╭─ DATA EXTRACT
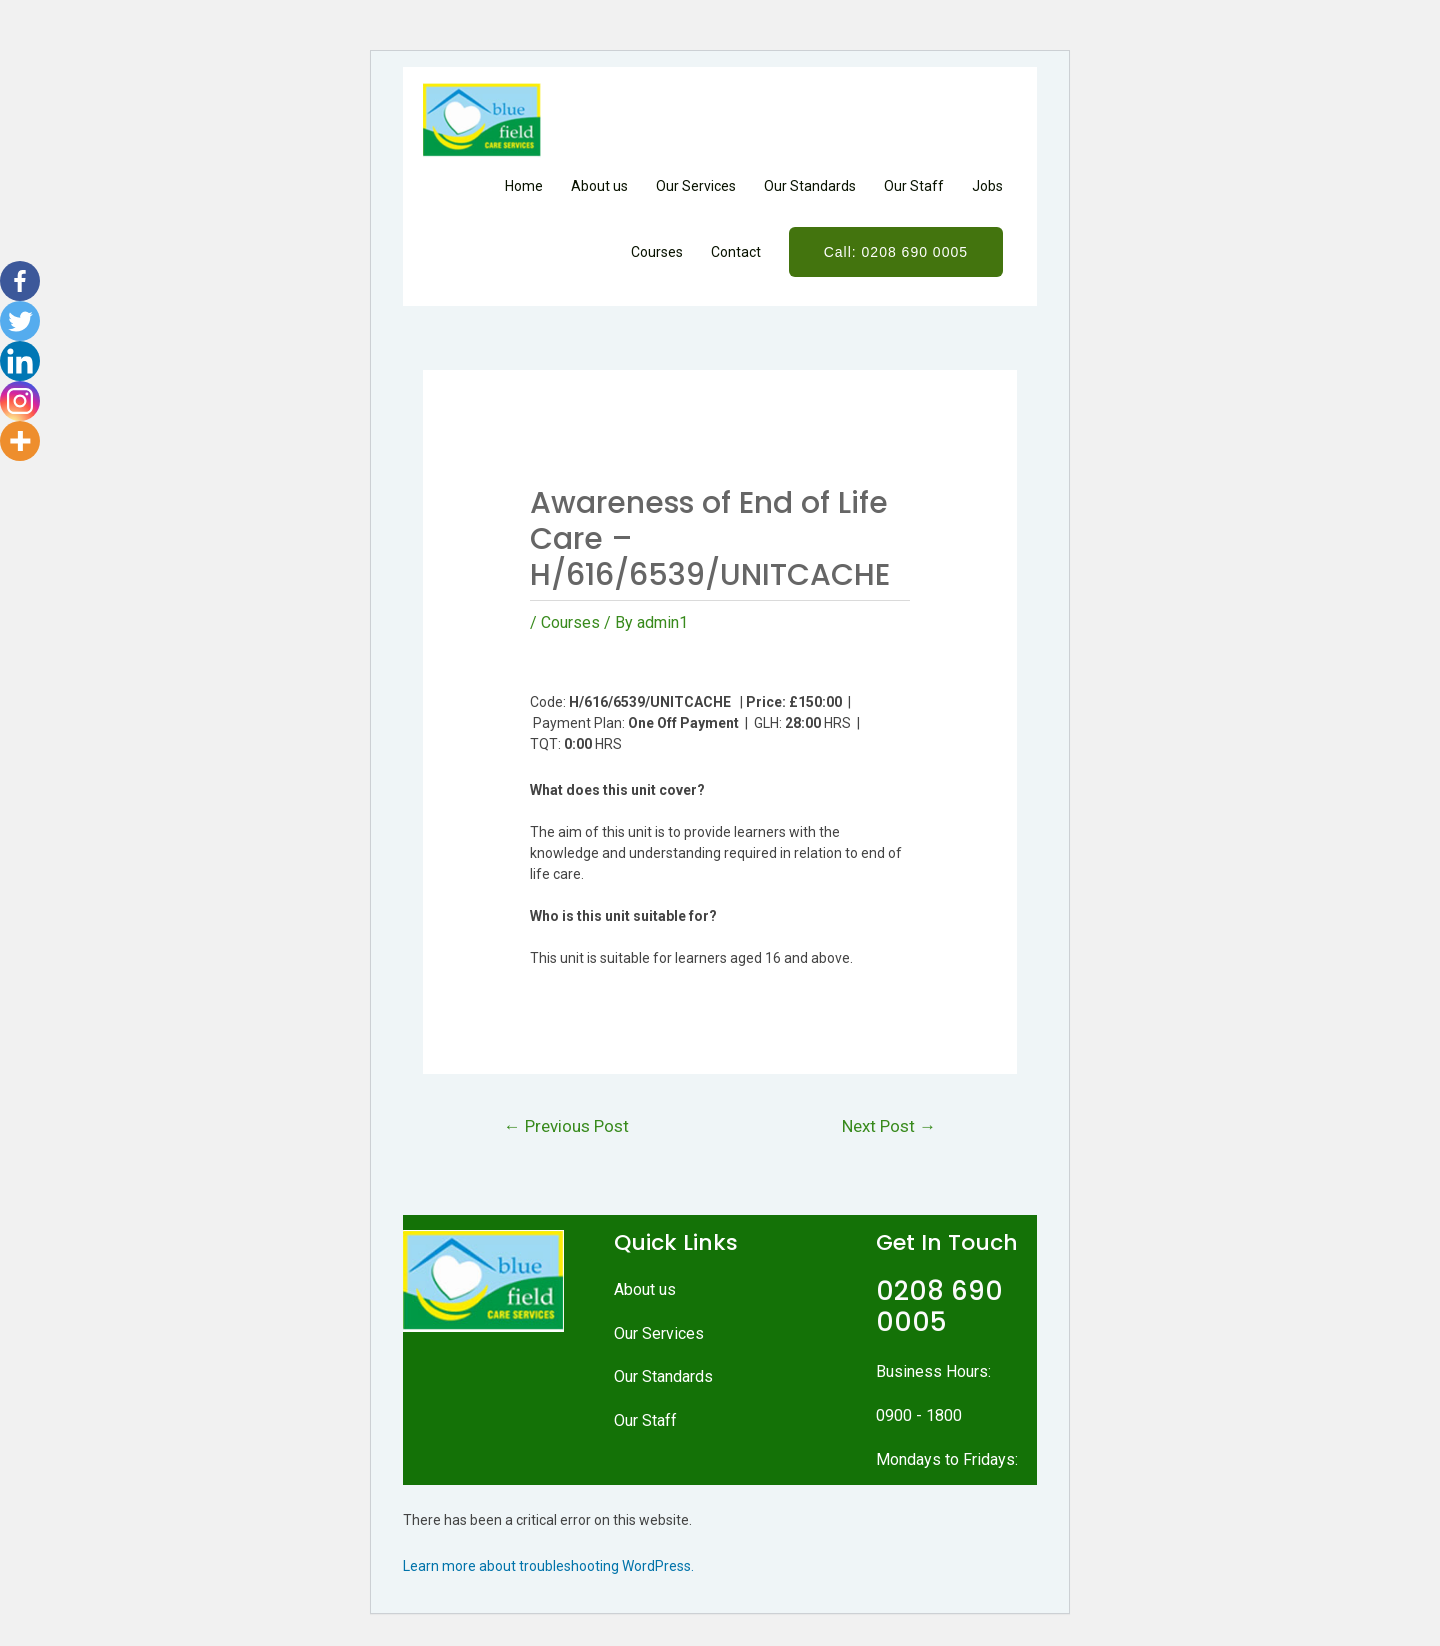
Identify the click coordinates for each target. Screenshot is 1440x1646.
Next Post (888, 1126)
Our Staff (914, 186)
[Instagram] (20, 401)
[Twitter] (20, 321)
╰─
╭─ DATA EXTRACT
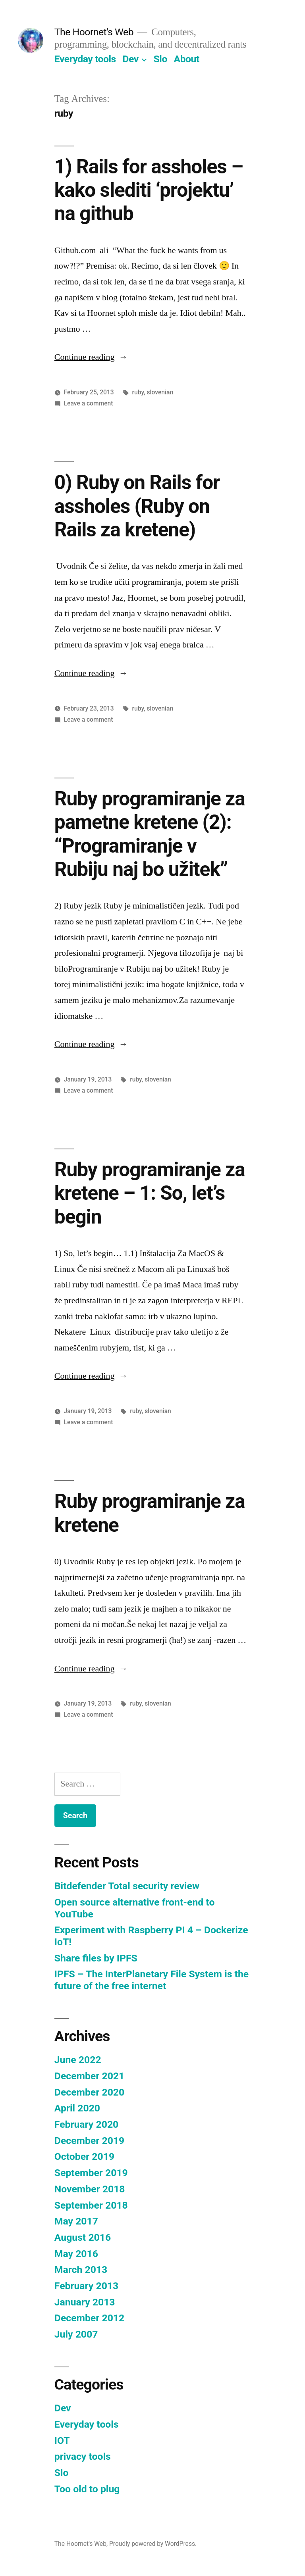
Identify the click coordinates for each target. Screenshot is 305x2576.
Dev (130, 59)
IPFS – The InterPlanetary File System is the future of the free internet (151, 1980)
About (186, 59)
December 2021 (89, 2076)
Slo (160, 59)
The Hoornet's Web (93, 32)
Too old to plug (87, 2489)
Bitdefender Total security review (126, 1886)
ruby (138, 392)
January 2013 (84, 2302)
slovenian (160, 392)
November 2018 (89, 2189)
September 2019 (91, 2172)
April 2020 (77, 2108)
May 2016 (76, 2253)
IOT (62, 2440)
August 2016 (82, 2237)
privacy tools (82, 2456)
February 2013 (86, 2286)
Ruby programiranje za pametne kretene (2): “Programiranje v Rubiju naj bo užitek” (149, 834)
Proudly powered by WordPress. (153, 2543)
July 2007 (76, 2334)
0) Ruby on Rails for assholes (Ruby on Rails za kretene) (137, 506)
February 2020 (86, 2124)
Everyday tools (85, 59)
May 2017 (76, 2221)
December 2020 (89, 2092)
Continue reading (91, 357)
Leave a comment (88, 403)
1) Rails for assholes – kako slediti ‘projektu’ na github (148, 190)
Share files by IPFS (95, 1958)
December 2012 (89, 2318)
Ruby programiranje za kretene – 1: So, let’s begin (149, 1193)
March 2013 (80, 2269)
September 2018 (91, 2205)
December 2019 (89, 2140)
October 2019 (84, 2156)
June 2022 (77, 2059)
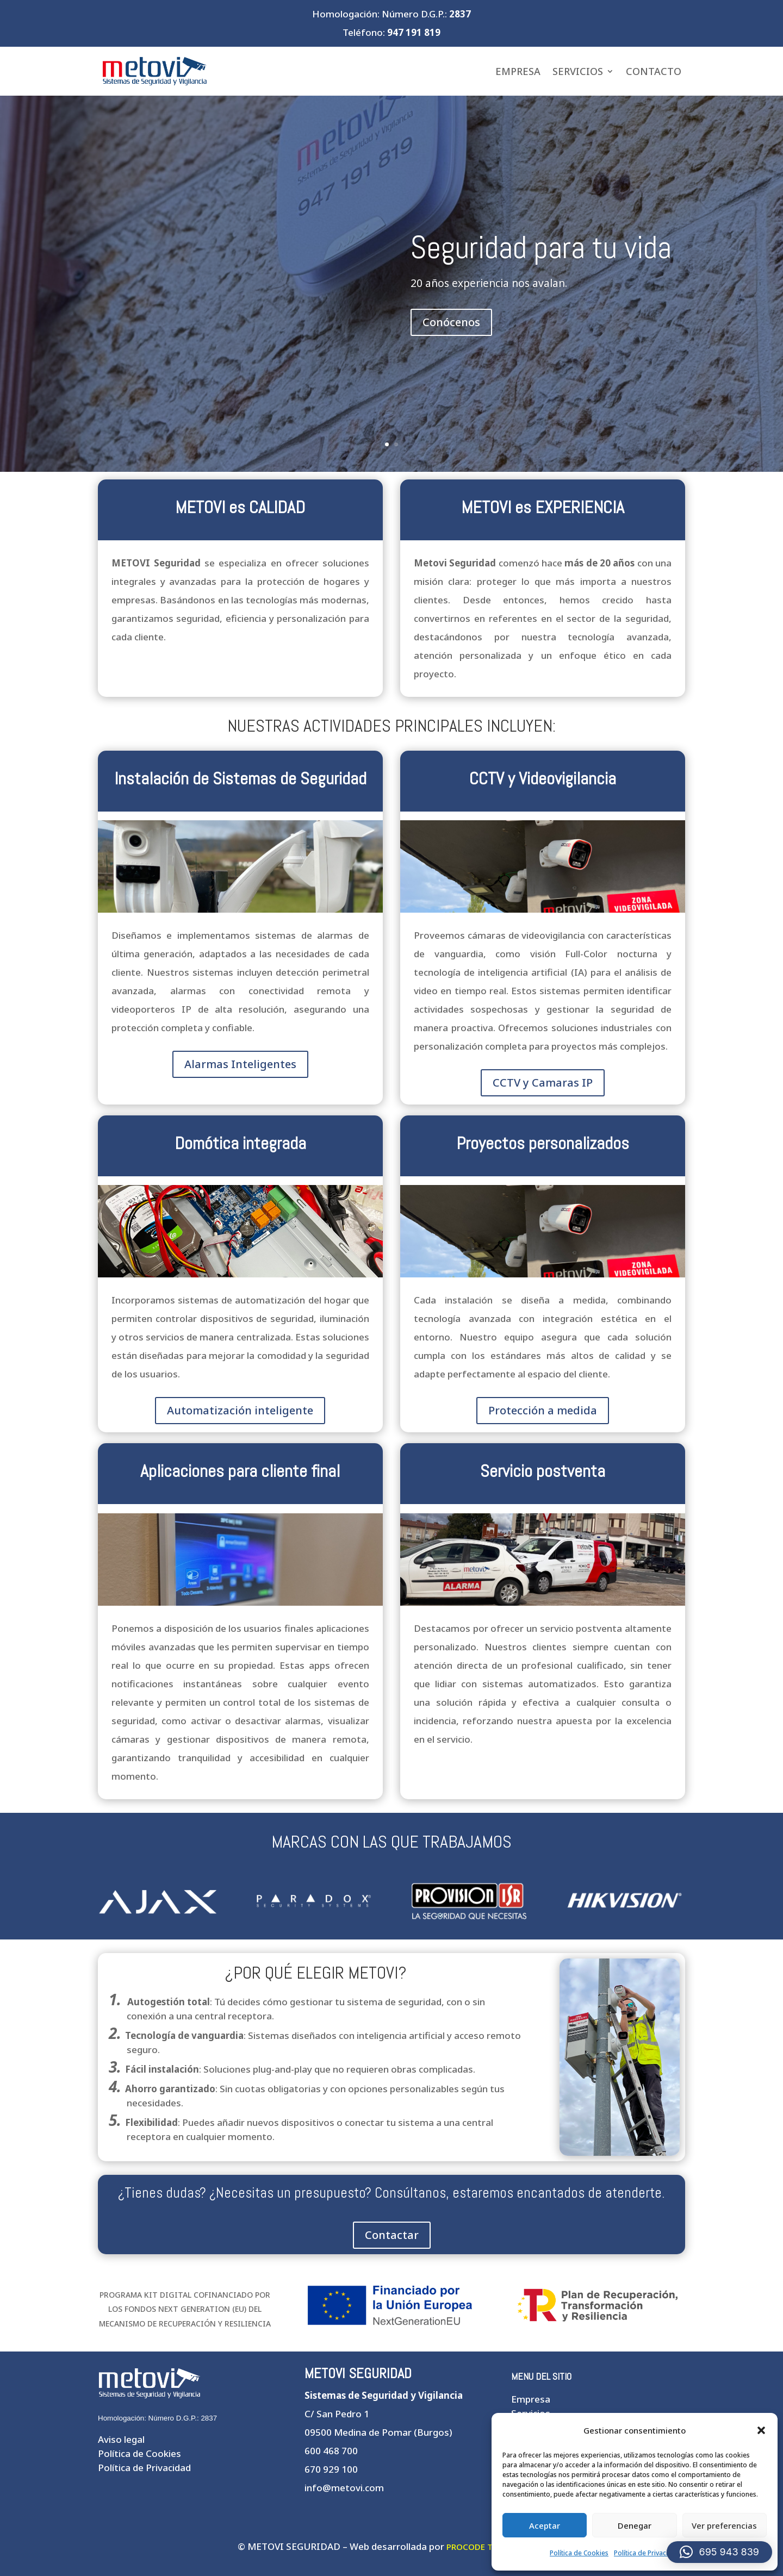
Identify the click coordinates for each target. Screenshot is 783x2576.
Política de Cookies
╰─
| ASSIGNED TASK |
In the data above, find the line containing "IOT (62, 2440)" and the line containing "Política de Cookies". Copy exactly the stretch from the first through the second, both included, leaving out any picture.

| SOLUTION TO THIS TASK |
IOT (62, 2440)
August 2016 (82, 2237)
privacy tools (82, 2456)
February 2013 (86, 2286)
Ruby programiranje za pametne kretene (2): “Programiranje v Rubiju naj bo užitek” (149, 834)
Proudly powered by WordPress. (153, 2543)
July 2007 (76, 2334)
0) Ruby on Rails for assholes (Ruby on Rails za kretene) (137, 506)
February 2020 (86, 2124)
Everyday tools (85, 59)
May 2017 (76, 2221)
December 2020 (89, 2092)
Continue reading (91, 357)
Leave a comment (88, 403)
1) Rails for assholes – kako slediti ‘projektu’ na github (148, 190)
Share files by IPFS (95, 1958)
December 2012 (89, 2318)
Ruby programiranje za kretene – 1: So, let’s begin (149, 1193)
March 2013 (80, 2269)
September 2018 (91, 2205)
December 2019 (89, 2140)
October 2019 (84, 2156)
June 2022 (77, 2059)
Identify the click coordinates for each target. Screenshot is 783x2576.
Política de Cookies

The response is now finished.